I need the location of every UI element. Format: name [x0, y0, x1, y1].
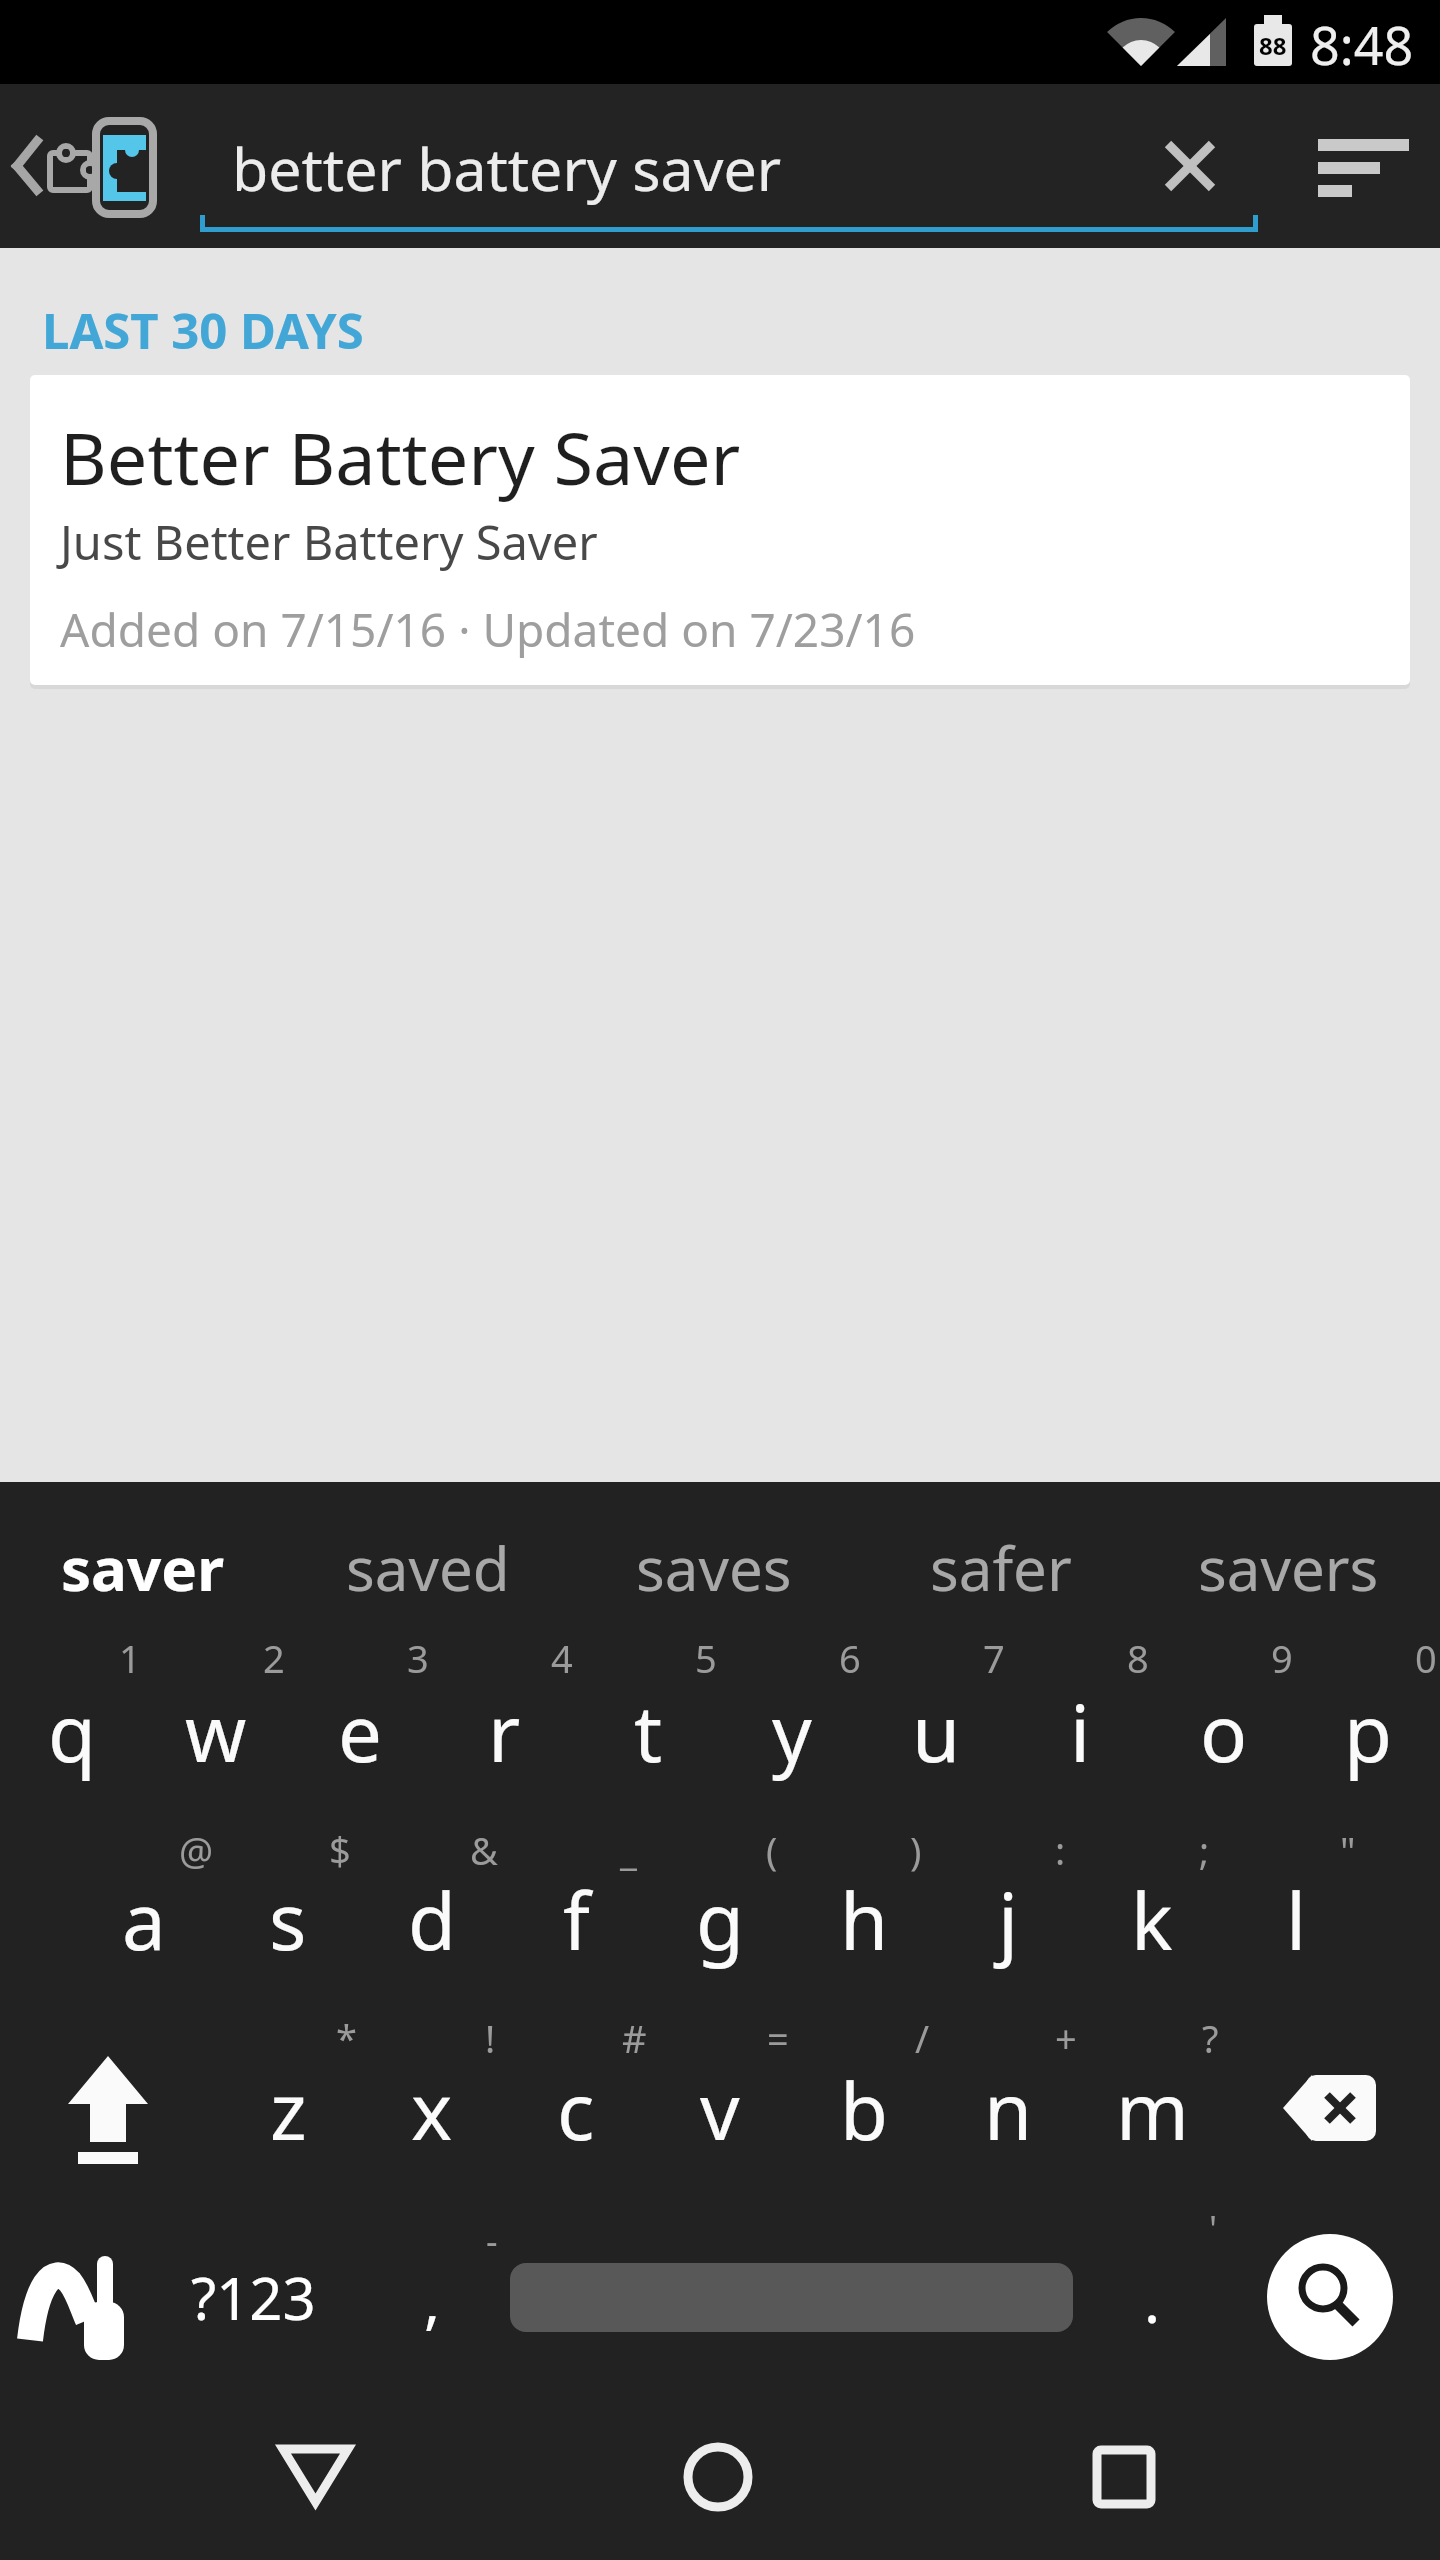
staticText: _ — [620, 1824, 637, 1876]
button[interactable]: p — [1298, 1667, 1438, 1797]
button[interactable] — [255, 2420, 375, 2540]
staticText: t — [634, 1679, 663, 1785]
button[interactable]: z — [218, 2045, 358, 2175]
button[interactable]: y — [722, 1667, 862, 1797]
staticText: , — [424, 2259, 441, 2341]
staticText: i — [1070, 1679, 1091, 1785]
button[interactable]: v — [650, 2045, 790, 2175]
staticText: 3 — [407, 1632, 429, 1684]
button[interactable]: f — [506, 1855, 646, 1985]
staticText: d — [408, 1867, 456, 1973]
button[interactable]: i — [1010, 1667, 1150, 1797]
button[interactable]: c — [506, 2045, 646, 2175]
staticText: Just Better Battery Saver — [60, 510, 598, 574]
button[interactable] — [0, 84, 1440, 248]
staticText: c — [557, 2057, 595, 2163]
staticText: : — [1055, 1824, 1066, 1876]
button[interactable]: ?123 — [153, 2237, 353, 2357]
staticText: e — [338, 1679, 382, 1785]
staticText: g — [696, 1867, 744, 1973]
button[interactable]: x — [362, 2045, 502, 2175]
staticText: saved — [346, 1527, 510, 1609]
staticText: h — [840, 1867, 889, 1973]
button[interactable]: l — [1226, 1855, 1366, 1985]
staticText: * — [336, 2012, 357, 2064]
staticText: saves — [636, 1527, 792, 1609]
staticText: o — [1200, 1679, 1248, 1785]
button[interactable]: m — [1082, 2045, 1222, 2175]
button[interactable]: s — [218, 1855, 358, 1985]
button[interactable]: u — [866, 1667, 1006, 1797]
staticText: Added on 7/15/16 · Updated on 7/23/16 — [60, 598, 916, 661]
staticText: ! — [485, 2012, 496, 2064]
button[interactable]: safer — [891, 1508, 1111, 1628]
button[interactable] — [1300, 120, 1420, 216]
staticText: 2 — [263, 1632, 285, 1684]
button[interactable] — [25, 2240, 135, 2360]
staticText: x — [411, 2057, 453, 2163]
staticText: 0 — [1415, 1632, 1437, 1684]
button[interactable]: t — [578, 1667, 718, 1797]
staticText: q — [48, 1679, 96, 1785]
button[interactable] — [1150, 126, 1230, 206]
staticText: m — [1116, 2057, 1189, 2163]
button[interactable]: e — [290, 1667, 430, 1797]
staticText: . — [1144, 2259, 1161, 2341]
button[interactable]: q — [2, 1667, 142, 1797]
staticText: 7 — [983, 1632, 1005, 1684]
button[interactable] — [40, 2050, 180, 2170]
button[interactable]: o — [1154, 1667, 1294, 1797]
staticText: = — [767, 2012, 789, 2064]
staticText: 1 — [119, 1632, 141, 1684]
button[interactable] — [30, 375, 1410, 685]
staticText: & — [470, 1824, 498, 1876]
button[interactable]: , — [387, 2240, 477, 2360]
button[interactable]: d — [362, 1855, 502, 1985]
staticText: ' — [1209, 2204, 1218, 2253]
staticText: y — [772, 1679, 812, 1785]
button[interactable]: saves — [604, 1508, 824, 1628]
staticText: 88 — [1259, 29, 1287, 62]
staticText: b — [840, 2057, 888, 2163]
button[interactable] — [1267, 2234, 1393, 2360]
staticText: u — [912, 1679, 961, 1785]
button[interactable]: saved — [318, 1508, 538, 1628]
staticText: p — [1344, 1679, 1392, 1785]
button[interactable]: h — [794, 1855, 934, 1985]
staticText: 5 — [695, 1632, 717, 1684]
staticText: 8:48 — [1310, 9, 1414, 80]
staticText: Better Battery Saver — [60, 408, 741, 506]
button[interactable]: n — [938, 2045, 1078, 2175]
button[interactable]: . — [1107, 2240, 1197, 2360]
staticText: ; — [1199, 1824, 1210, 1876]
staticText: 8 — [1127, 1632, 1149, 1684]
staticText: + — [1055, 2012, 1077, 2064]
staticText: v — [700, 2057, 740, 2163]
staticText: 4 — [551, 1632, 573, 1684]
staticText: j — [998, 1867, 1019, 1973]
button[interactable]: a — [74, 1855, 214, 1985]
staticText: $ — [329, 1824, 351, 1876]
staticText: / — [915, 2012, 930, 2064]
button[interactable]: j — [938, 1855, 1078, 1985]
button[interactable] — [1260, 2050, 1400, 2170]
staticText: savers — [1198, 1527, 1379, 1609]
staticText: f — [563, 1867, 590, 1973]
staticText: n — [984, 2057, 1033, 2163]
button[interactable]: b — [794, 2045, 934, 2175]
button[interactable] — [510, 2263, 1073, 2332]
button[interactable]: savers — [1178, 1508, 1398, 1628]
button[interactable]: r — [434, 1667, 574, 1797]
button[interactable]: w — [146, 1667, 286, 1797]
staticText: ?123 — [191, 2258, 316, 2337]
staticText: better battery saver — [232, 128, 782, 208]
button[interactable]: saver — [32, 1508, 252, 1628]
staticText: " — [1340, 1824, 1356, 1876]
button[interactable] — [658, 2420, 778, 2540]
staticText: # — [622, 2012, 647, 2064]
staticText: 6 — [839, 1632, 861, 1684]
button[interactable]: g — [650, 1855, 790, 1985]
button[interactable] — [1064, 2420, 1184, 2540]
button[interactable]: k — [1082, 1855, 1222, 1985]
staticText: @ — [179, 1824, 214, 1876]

_Work instructions_
Among the lines of the preceding data, which ones hold the word "saved"? List them.

_Output for this task_
staticText: saved — [346, 1527, 510, 1609]
button[interactable]: saved — [318, 1508, 538, 1628]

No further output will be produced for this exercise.